For the sake of improving discussion on Brexit, we need to go back to the start, to the origin of the problem: Brexit was a proto-referendum. In one of my articles I talked why Remain MPs, no matter how painful that my be, should revoke Article 50. By now this is very controversial move which, I can imagine, causing great fear in many MPs who already voted to invoke Article 50, but, for the sake of going out of this crisis – which new general election probably won’t solve – they need to prepare ground for the second referendum, but in order to prepare it, they need valid argument.
Why Brexit wasn’t proper referendum and why Britain in the future shouldn’t hold new one if MPs are not 100% sure they will bind to the result?
Britain is actually mimicking referendums. And it’s in position for doing so because referendums are not binding. In that sense, as I already mention in previous article, the British could vote in referendum to remove Earth from the Solar System, and that kind of referendum, without any cynicism, would be equally legit as Brexit, and the request to MPs to implement it, would be equally legit as well.
If Britain want just to mimic referendums, at least they need to copy the whole process from the countries where referendums are binding. And that means only one thing: referendums can be hold only with already proposed legislation, in which voters would just replace the role of MPs for specified vote. The tricky part about referendums is, you can reject anything endless times, but the problem is if you confirm something which is not defined, like Brexit. In that kind of circumstances, MPs and government are in the position to assume – not process – the will of referendum, which is, as we can see, the case of interpretation, political struggle, populism. Referendum didn’t decided anything, it just opened endless political chapters for interpretation.
In countries where referendums are binding, the fix is easy: you can vote only for already prepared legislation.
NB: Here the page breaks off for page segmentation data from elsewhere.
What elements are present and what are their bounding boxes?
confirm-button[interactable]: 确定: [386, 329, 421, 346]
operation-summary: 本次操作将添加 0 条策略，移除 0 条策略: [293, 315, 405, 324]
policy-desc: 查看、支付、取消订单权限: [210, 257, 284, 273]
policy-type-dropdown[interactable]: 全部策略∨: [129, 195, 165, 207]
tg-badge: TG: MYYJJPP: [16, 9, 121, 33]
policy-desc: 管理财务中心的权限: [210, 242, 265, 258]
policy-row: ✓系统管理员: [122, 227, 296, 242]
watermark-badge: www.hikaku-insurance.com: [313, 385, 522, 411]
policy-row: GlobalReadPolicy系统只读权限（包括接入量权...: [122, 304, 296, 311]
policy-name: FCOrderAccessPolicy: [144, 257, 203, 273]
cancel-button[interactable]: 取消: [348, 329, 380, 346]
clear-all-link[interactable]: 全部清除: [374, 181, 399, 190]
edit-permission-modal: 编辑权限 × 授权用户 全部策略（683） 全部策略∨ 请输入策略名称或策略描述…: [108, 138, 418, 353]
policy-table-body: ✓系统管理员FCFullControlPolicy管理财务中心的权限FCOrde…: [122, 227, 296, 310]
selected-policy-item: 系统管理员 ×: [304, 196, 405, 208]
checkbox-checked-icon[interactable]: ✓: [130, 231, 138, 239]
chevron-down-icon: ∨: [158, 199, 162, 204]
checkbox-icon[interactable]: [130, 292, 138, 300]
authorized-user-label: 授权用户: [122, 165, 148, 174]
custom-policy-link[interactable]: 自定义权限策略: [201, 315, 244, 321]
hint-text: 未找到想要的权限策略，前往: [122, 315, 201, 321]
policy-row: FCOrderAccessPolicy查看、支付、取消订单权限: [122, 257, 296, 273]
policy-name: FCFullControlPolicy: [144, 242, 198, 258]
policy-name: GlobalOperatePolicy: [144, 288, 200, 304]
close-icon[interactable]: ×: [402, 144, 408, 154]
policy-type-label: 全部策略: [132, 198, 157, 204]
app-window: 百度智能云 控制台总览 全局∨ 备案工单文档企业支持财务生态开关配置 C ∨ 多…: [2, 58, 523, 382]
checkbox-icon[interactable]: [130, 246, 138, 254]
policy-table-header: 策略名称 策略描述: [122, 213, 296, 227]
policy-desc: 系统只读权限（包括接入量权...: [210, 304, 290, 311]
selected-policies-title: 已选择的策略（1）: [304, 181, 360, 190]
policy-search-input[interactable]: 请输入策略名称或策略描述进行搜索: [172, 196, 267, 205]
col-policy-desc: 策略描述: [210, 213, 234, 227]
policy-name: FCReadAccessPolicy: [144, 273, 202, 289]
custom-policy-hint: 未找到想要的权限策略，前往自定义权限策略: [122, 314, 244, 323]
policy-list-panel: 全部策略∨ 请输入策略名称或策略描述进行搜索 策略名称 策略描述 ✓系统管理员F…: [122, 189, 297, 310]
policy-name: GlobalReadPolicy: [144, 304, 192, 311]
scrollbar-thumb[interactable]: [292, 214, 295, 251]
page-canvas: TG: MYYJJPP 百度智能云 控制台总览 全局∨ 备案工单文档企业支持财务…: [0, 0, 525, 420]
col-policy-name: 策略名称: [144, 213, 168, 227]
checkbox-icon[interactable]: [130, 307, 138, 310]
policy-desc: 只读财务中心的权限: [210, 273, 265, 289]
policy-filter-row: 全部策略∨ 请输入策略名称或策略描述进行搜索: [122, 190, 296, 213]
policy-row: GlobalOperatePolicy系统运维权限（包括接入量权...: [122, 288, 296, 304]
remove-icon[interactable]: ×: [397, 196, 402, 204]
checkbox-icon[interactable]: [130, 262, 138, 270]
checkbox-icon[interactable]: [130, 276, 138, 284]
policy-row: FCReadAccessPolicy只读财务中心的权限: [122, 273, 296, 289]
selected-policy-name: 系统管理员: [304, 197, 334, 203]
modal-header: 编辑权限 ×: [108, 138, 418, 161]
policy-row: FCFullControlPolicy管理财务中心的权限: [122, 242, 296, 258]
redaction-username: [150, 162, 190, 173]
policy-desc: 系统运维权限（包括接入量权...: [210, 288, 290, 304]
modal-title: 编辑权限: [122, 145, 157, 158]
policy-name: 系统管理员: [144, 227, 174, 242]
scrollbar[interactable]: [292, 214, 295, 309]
If referendums are binding, you need legislation first. This is the first step before any referendum. In referendums where results are binding your confirm or reject. This is making those referendums – which is the main pillar and the main purpose for any referendum – unambiguous. That’s why Britain need confirmatory referendum. In Britain, the referendum was just an expression of desire, and nothing more. That’s possible because they are not binding and they don’t need to satisfy any legislation. That’s why discussion need to come back to origin of the problem, otherwise the British public is dealing with symptoms only, not with the cause, and the cause is not the will to leave EU, but the referendum which is ambiguous, and that’s unacceptable, like undefined variable in math or algorithm: you can’t get any kind of tenable result.
Public in UK will go in endless loop with no conclusion, if discussion isn’t placed on the origin of the problem: this kind of referendum caused ambiguous result, because of its nature, and thus, another referendum with unambiguous result is needed. Not Leave or Remain, but Yes or No, For or Against certain law.